• WHAT YOU WILL DO
Below are the entries; determine how many of their lines contain the string "logo" and give that figure alone.

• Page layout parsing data
· · · ·

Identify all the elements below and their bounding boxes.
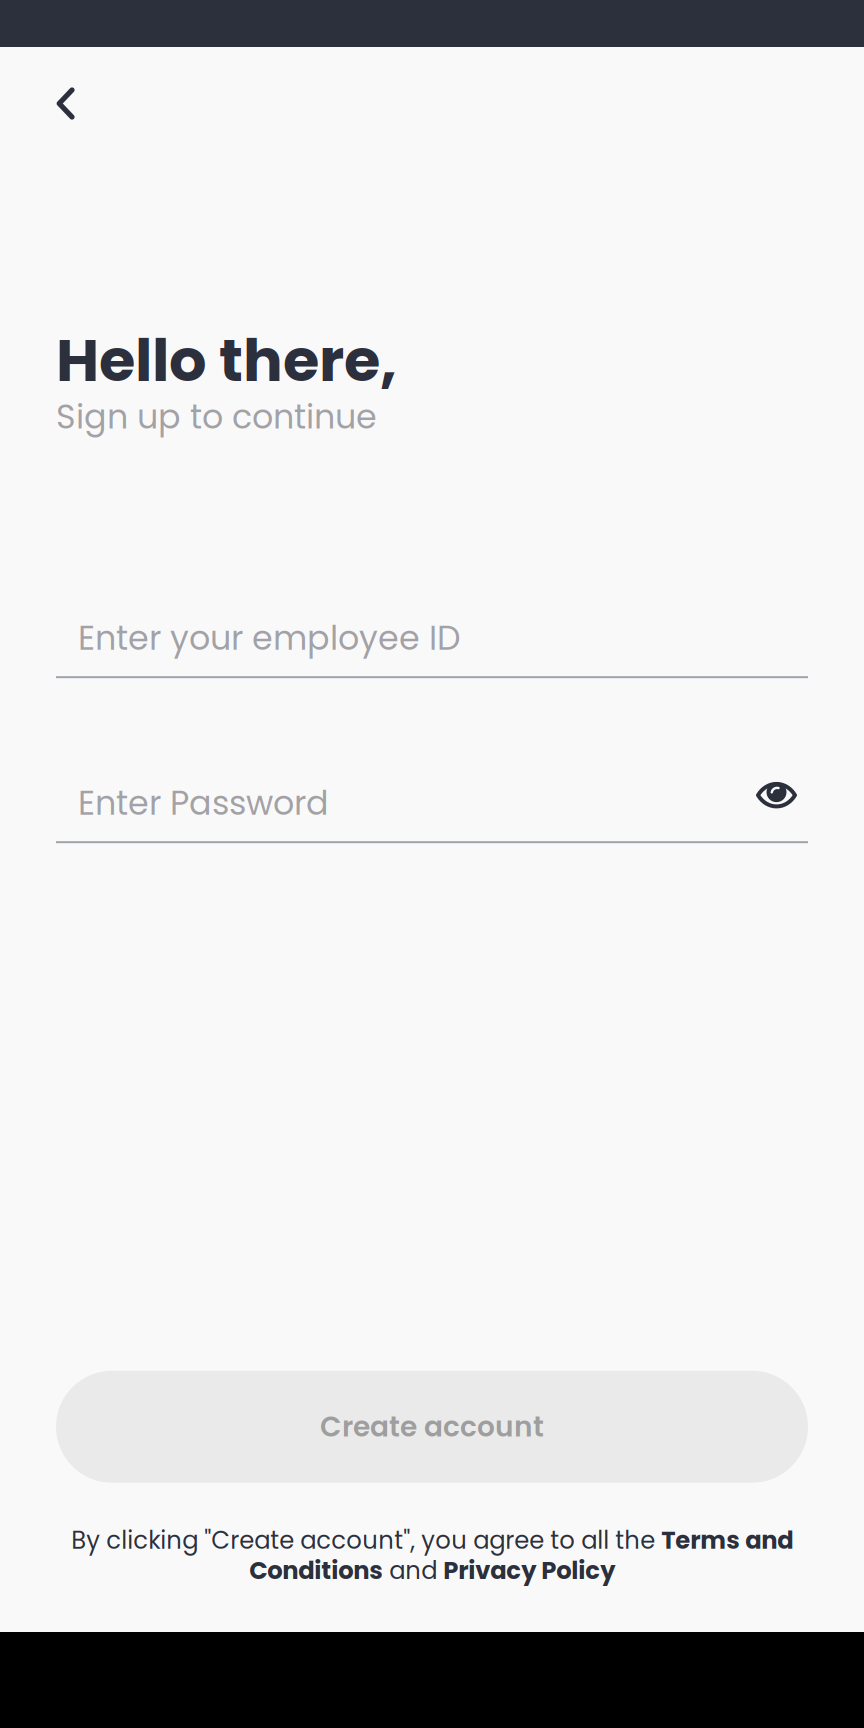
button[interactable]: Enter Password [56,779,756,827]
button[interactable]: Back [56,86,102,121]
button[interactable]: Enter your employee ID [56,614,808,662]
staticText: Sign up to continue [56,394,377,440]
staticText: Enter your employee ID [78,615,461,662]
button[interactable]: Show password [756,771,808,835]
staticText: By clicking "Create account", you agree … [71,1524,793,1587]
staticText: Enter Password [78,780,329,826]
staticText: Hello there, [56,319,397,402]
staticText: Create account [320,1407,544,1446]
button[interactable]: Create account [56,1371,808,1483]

· · · ·

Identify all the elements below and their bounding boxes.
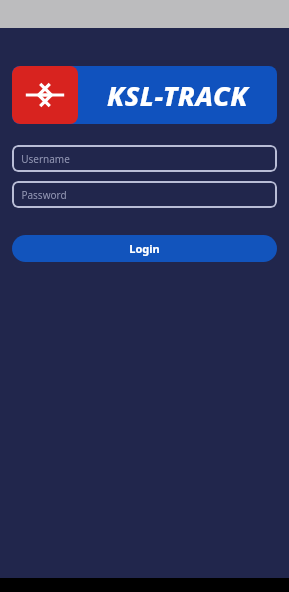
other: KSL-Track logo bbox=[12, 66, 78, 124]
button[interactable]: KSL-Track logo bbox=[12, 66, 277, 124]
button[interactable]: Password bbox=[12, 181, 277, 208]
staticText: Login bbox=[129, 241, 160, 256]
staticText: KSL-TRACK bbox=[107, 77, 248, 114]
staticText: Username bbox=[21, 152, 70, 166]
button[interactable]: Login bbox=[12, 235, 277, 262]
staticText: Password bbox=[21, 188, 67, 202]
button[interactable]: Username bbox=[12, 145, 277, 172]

· · · ·

• RESULT BELOW
2